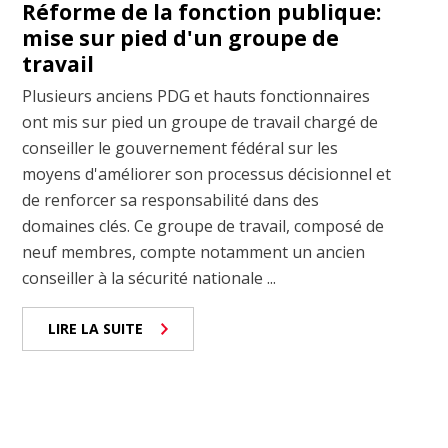
Réforme de la fonction publique:
mise sur pied d'un groupe de
travail
Plusieurs anciens PDG et hauts fonctionnaires
ont mis sur pied un groupe de travail chargé de
conseiller le gouvernement fédéral sur les
moyens d'améliorer son processus décisionnel et
de renforcer sa responsabilité dans des
domaines clés. Ce groupe de travail, composé de
neuf membres, compte notamment un ancien
conseiller à la sécurité nationale ...
LIRE LA SUITE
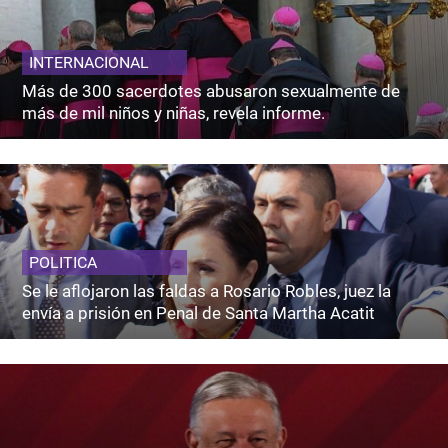
INTERNACIONAL
Más de 300 sacerdotes abusaron sexualmente de
más de mil niños y niñas, revela informe.
POLITICA
Se le aflojaron las faldas a Rosario Robles, juez la
envía a prisión en Penal de Santa Martha Acatit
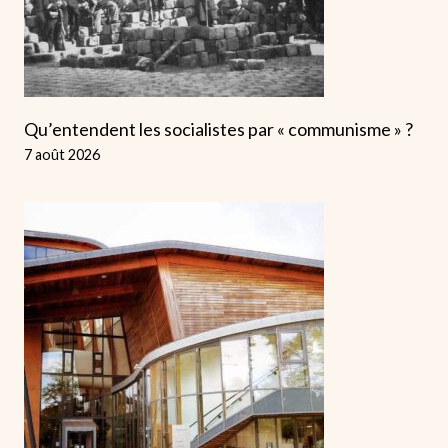
Qu’entendent les socialistes par « communisme » ?
7 août 2026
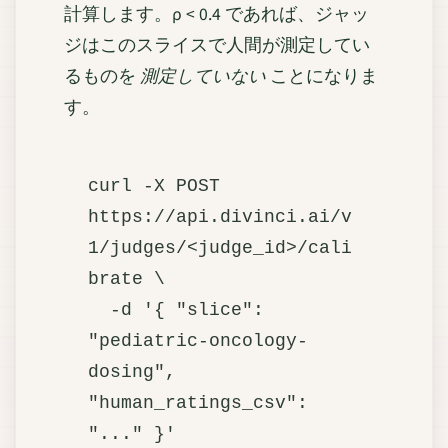
計算します。ρ < 0.4 であれば、ジャッ
ジはこのスライスで人間が測定してい
るものを
測定していない
ことになりま
す。
curl -X POST 
https://api.divinci.ai/v
1/judges/<judge_id>/cali
brate \

  -d '{ "slice": 
"pediatric-oncology-
dosing", 
"human_ratings_csv": 
"..." }'
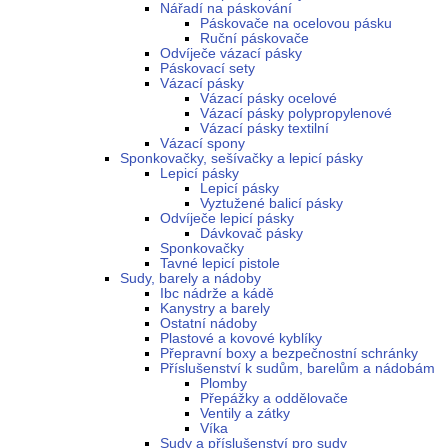
Nářadí na páskování
Páskovače na ocelovou pásku
Ruční páskovače
Odvíječe vázací pásky
Páskovací sety
Vázací pásky
Vázací pásky ocelové
Vázací pásky polypropylenové
Vázací pásky textilní
Vázací spony
Sponkovačky, sešívačky a lepicí pásky
Lepicí pásky
Lepicí pásky
Vyztužené balicí pásky
Odvíječe lepicí pásky
Dávkovač pásky
Sponkovačky
Tavné lepicí pistole
Sudy, barely a nádoby
Ibc nádrže a kádě
Kanystry a barely
Ostatní nádoby
Plastové a kovové kyblíky
Přepravní boxy a bezpečnostní schránky
Příslušenství k sudům, barelům a nádobám
Plomby
Přepážky a oddělovače
Ventily a zátky
Víka
Sudy a příslušenství pro sudy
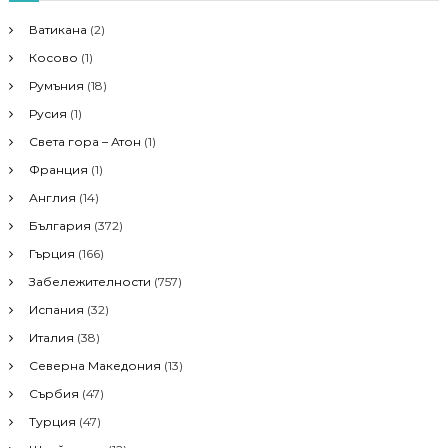
n
h
Ватикана
(2)
a
f
Косово
(1)
o
r
v
Румъния
(18)
:
Русия
(1)
i
Света гора – Атон
(1)
Франция
(1)
g
Англия
(14)
a
България
(372)
Гърция
(166)
t
Забележителности
(757)
i
Испания
(32)
Италия
(38)
o
Северна Македония
(13)
Сърбия
(47)
n
Турция
(47)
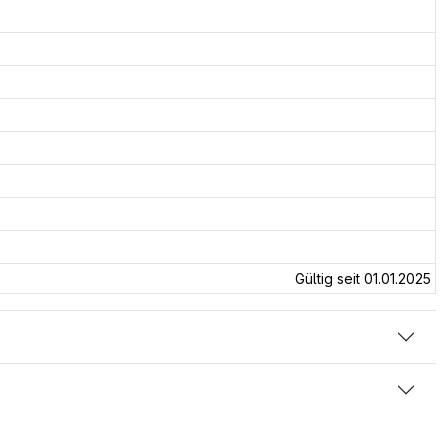
Gültig seit 01.01.2025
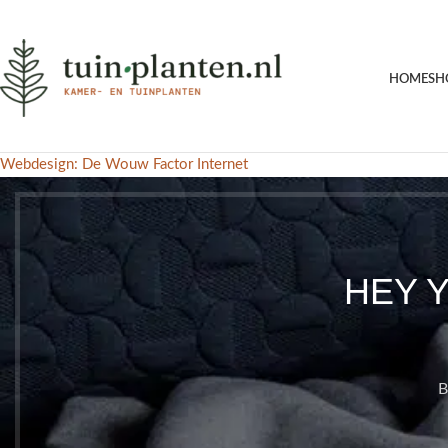
HOME
SH
Webdesign: De Wouw Factor Internet
HEY 
B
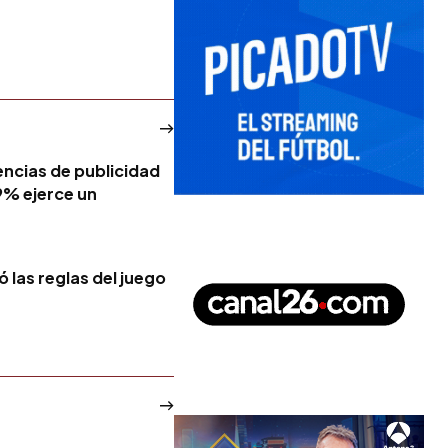
encias de publicidad
19% ejerce un
ó las reglas del juego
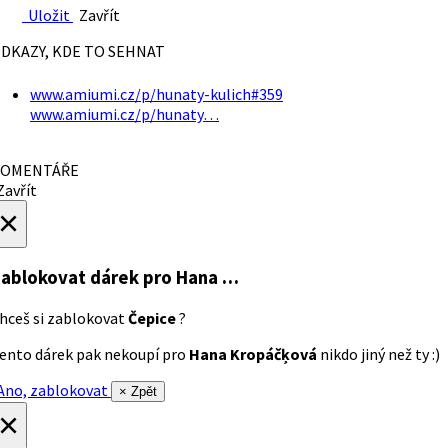
Uložit
Zavřít
DKAZY, KDE TO SEHNAT
www.amiumi.cz/p/hunaty-kulich#359
www.amiumi.cz/p/hunaty…
OMENTÁŘE
avřít
×
ablokovat dárek
pro Hana …
hceš si zablokovat
Čepice
?
ento dárek pak nekoupí pro
Hana Kropáčķová
nikdo jiný než ty :)
no, zablokovat
× Zpět
×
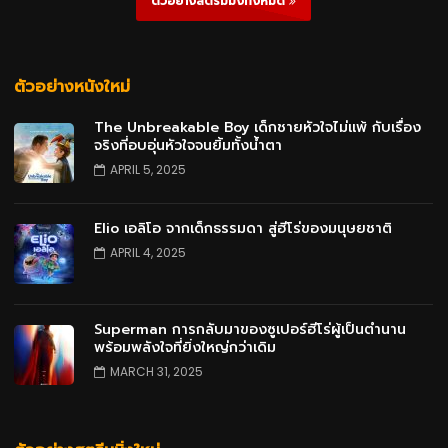
ตัวอย่างสตรีมมิ่งทั้งหมด
ตัวอย่างหนังใหม่
The Unbreakable Boy เด็กชายหัวใจไม่แพ้ กับเรื่อง
จริงที่อบอุ่นหัวใจจนยิ้มทั้งน้ำตา
APRIL 5, 2025
Elio เอลิโอ จากเด็กธรรมดา สู่ฮีโร่ของมนุษยชาติ
APRIL 4, 2025
Superman การกลับมาของซูเปอร์ฮีโร่ผู้เป็นตำนาน
พร้อมพลังใจที่ยิ่งใหญ่กว่าเดิม
MARCH 31, 2025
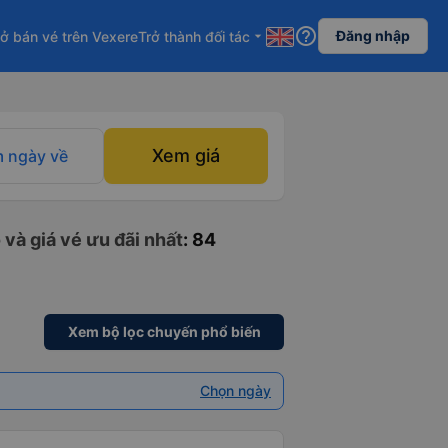
help_outline
Đăng nhập
ở bán vé trên Vexere
Trở thành đối tác
arrow_drop_down
Xem giá
 ngày về
và giá vé ưu đãi nhất
: 84
Xem bộ lọc chuyến phổ biến
Chọn ngày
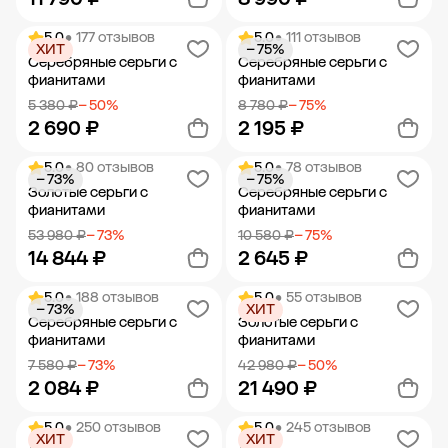
5.0
• 177 отзывов
5.0
• 111 отзывов
ХИТ
− 75%
Добавить в корзину
Добавить в корзину
Серебряные серьги с
Серебряные серьги с
фианитами
фианитами
5 380 ₽
− 50%
8 780 ₽
− 75%
2 690 ₽
2 195 ₽
5.0
• 80 отзывов
5.0
• 78 отзывов
− 73%
− 75%
Добавить в корзину
Добавить в корзину
Золотые серьги с
Серебряные серьги с
фианитами
фианитами
53 980 ₽
− 73%
10 580 ₽
− 75%
14 844 ₽
2 645 ₽
5.0
• 188 отзывов
5.0
• 55 отзывов
− 73%
ХИТ
Добавить в корзину
Добавить в корзину
Серебряные серьги с
Золотые серьги с
фианитами
фианитами
7 580 ₽
− 73%
42 980 ₽
− 50%
2 084 ₽
21 490 ₽
5.0
• 250 отзывов
5.0
• 245 отзывов
ХИТ
ХИТ
Добавить в корзину
Добавить в корзину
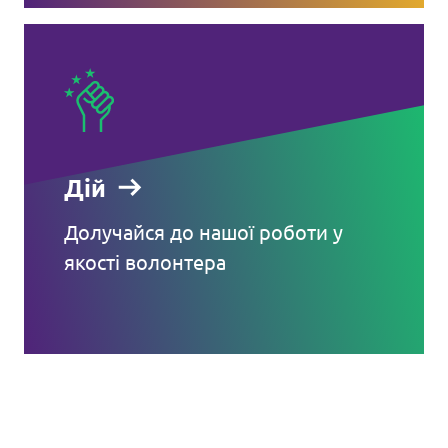
Дій
Долучайся до нашої роботи у
якості волонтера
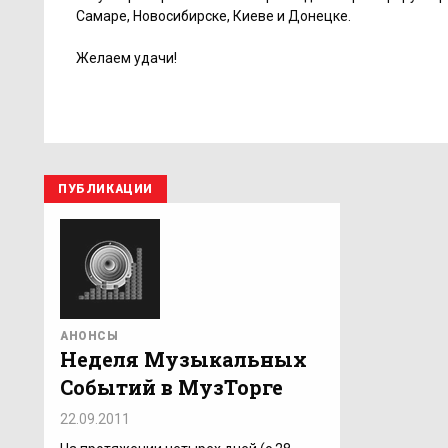
Самаре, Новосибирске, Киеве и Донецке.
Желаем удачи!
ПУБЛИКАЦИИ
АНОНСЫ
Неделя Музыкальных
Событий в МузТорге
22.09.2011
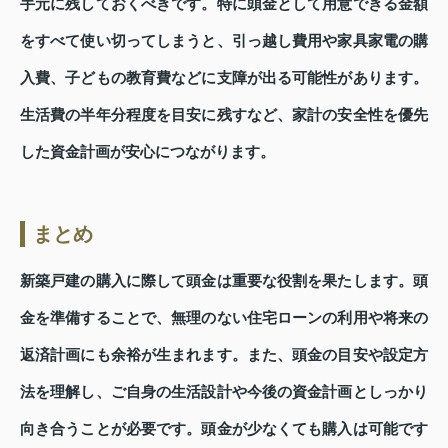
手元に残しておくべきです。特に頭金として用意できる金額
をすべて使い切ってしまうと、引っ越し費用や家具家電の購
入費、子どもの教育費などに支障が出る可能性があります。
生活費の半年分程度を目安に残すなど、家計の安全性を優先
した資金計画が安心につながります。
まとめ
新築戸建の購入に際して頭金は重要な役割を果たします。頭
金を準備することで、無理のない住宅ローンの利用や将来の
返済計画にも余裕が生まれます。また、頭金の目安や設定方
法を理解し、ご自身の生活設計や今後の資金計画としっかり
向き合うことが必要です。頭金が少なくても購入は可能です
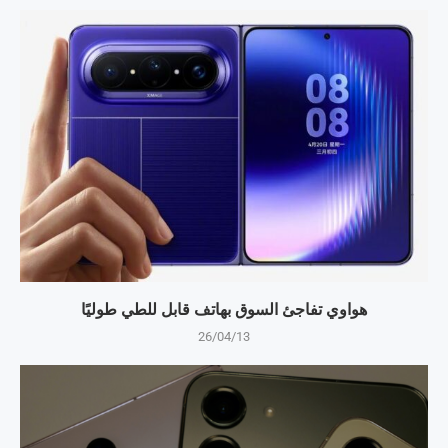
هواوي تفاجئ السوق بهاتف قابل للطي طوليًا
26/04/13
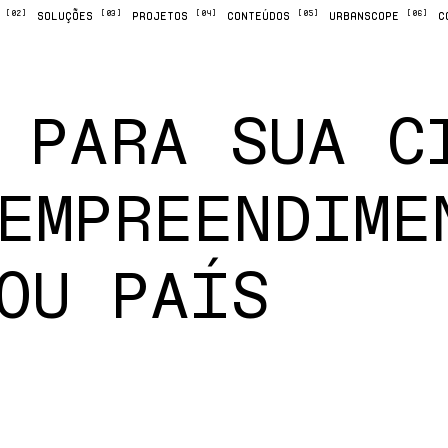
[02]
[03]
[04]
[05]
[06]
M
SOLUÇÕES
PROJETOS
CONTEÚDOS
URBANSCOPE
C
PARA SUA C
EMPREENDIME
OU PAÍS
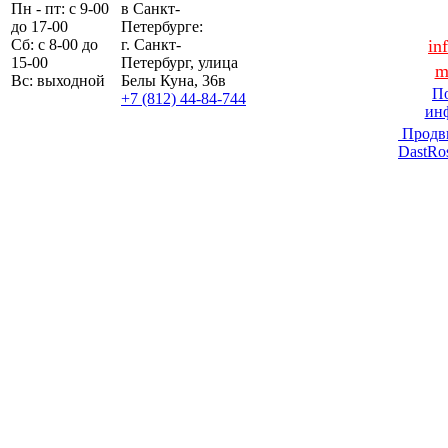
Пн - пт: с 9-00
в Санкт-
до 17-00
Петербурге:
Сб: с 8-00 до
г. Санкт-
in
15-00
Петербург, улица
m
Вс: выходной
Белы Куна, 36в
По
+7 (812) 44-84-744
ин
Продв
DastRo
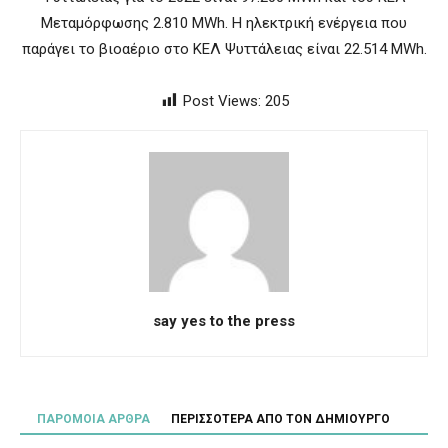
Μεταμόρφωσης 2.810 MWh. Η ηλεκτρική ενέργεια που
παράγει το βιοαέριο στο ΚΕΛ Ψυττάλειας είναι 22.514 MWh.
Post Views:
205
say yes to the press
ΠΑΡΟΜΟΙΑ ΑΡΘΡΑ
ΠΕΡΙΣΣΟΤΕΡΑ ΑΠΟ ΤΟΝ ΔΗΜΙΟΥΡΓΟ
☆ ☆ ☆ ☆ ☆
# WHAT IS BEING ASKED
Skip every picture and transcribe the data above exactly.

# SOLUTION TO THE EXERCISE
Réforme de la fonction publique:
mise sur pied d'un groupe de
travail
Plusieurs anciens PDG et hauts fonctionnaires
ont mis sur pied un groupe de travail chargé de
conseiller le gouvernement fédéral sur les
moyens d'améliorer son processus décisionnel et
de renforcer sa responsabilité dans des
domaines clés. Ce groupe de travail, composé de
neuf membres, compte notamment un ancien
conseiller à la sécurité nationale ...
LIRE LA SUITE
INTERNACIONAL
Más de 300 sacerdotes abusaron sexualmente de
más de mil niños y niñas, revela informe.
POLITICA
Se le aflojaron las faldas a Rosario Robles, juez la
envía a prisión en Penal de Santa Martha Acatit
Qu’entendent les socialistes par « communisme » ?
7 août 2026
計算します。ρ < 0.4 であれば、ジャッ
ジはこのスライスで人間が測定してい
るものを
測定していない
ことになりま
す。
curl -X POST 
https://api.divinci.ai/v
1/judges/<judge_id>/cali
brate \

  -d '{ "slice": 
"pediatric-oncology-
dosing", 
"human_ratings_csv": 
"..." }'
Nářadí na páskování
Páskovače na ocelovou pásku
Ruční páskovače
Odvíječe vázací pásky
Páskovací sety
Vázací pásky
Vázací pásky ocelové
Vázací pásky polypropylenové
Vázací pásky textilní
Vázací spony
Sponkovačky, sešívačky a lepicí pásky
Lepicí pásky
Lepicí pásky
Vyztužené balicí pásky
Odvíječe lepicí pásky
Dávkovač pásky
Sponkovačky
Tavné lepicí pistole
Sudy, barely a nádoby
Ibc nádrže a kádě
Kanystry a barely
Ostatní nádoby
Plastové a kovové kyblíky
Přepravní boxy a bezpečnostní schránky
Příslušenství k sudům, barelům a nádobám
Plomby
Přepážky a oddělovače
Ventily a zátky
Víka
Sudy a příslušenství pro sudy
n
h
Ватикана
(2)
a
f
Косово
(1)
o
r
v
Румъния
(18)
:
Русия
(1)
i
Света гора – Атон
(1)
Франция
(1)
g
Англия
(14)
a
България
(372)
Гърция
(166)
t
Забележителности
(757)
i
Испания
(32)
Италия
(38)
o
Северна Македония
(13)
Сърбия
(47)
n
Турция
(47)
Gültig seit 01.01.2025
HOME
SH
Webdesign: De Wouw Factor Internet
HEY 
B
encias de publicidad
19% ejerce un
ó las reglas del juego
Uložit
Zavřít
DKAZY, KDE TO SEHNAT
www.amiumi.cz/p/hunaty-kulich#359
www.amiumi.cz/p/hunaty…
OMENTÁŘE
avřít
×
ablokovat dárek
pro Hana …
hceš si zablokovat
Čepice
?
ento dárek pak nekoupí pro
Hana Kropáčķová
nikdo jiný než ty :)
no, zablokovat
× Zpět
×
ตัวอย่างสตรีมมิ่งทั้งหมด
ตัวอย่างหนังใหม่
The Unbreakable Boy เด็กชายหัวใจไม่แพ้ กับเรื่อง
จริงที่อบอุ่นหัวใจจนยิ้มทั้งน้ำตา
APRIL 5, 2025
Elio เอลิโอ จากเด็กธรรมดา สู่ฮีโร่ของมนุษยชาติ
APRIL 4, 2025
Superman การกลับมาของซูเปอร์ฮีโร่ผู้เป็นตำนาน
พร้อมพลังใจที่ยิ่งใหญ่กว่าเดิม
MARCH 31, 2025
help_outline
Đăng nhập
ở bán vé trên Vexere
Trở thành đối tác
arrow_drop_down
Xem giá
 ngày về
và giá vé ưu đãi nhất
: 84
Xem bộ lọc chuyến phổ biến
Chọn ngày
5.0
• 177 отзывов
5.0
• 111 отзывов
ХИТ
− 75%
Добавить в корзину
Добавить в корзину
Серебряные серьги с
Серебряные серьги с
фианитами
фианитами
5 380 ₽
− 50%
8 780 ₽
− 75%
2 690 ₽
2 195 ₽
5.0
• 80 отзывов
5.0
• 78 отзывов
− 73%
− 75%
Добавить в корзину
Добавить в корзину
Золотые серьги с
Серебряные серьги с
фианитами
фианитами
53 980 ₽
− 73%
10 580 ₽
− 75%
14 844 ₽
2 645 ₽
5.0
• 188 отзывов
5.0
• 55 отзывов
− 73%
ХИТ
Добавить в корзину
Добавить в корзину
Серебряные серьги с
Золотые серьги с
фианитами
фианитами
7 580 ₽
− 73%
42 980 ₽
− 50%
2 084 ₽
21 490 ₽
5.0
• 250 отзывов
5.0
• 245 отзывов
ХИТ
ХИТ
Добавить в корзину
Добавить в корзину
Дій
Долучайся до нашої роботи у
якості волонтера
Самаре, Новосибирске, Киеве и Донецке.
Желаем удачи!
ПУБЛИКАЦИИ
АНОНСЫ
Неделя Музыкальных
Событий в МузТорге
22.09.2011
手元に残しておくべきです。特に頭金として用意できる金額
をすべて使い切ってしまうと、引っ越し費用や家具家電の購
入費、子どもの教育費などに支障が出る可能性があります。
生活費の半年分程度を目安に残すなど、家計の安全性を優先
した資金計画が安心につながります。
まとめ
新築戸建の購入に際して頭金は重要な役割を果たします。頭
金を準備することで、無理のない住宅ローンの利用や将来の
返済計画にも余裕が生まれます。また、頭金の目安や設定方
法を理解し、ご自身の生活設計や今後の資金計画としっかり
向き合うことが必要です。頭金が少なくても購入は可能です
هواوي تفاجئ السوق بهاتف قابل للطي طوليًا
26/04/13
[02]
[03]
[04]
[05]
[06]
M
SOLUÇÕES
PROJETOS
CONTEÚDOS
URBANSCOPE
C
PARA SUA C
EMPREENDIME
OU PAÍS
Пн - пт: с 9-00
в Санкт-
до 17-00
Петербурге:
Сб: с 8-00 до
г. Санкт-
in
15-00
Петербург, улица
m
Вс: выходной
Белы Куна, 36в
По
+7 (812) 44-84-744
ин
Продв
DastRo
Μεταμόρφωσης 2.810 MWh. Η ηλεκτρική ενέργεια που
παράγει το βιοαέριο στο ΚΕΛ Ψυττάλειας είναι 22.514 MWh.
Post Views:
205
say yes to the press
ΠΑΡΟΜΟΙΑ ΑΡΘΡΑ
ΠΕΡΙΣΣΟΤΕΡΑ ΑΠΟ ΤΟΝ ΔΗΜΙΟΥΡΓΟ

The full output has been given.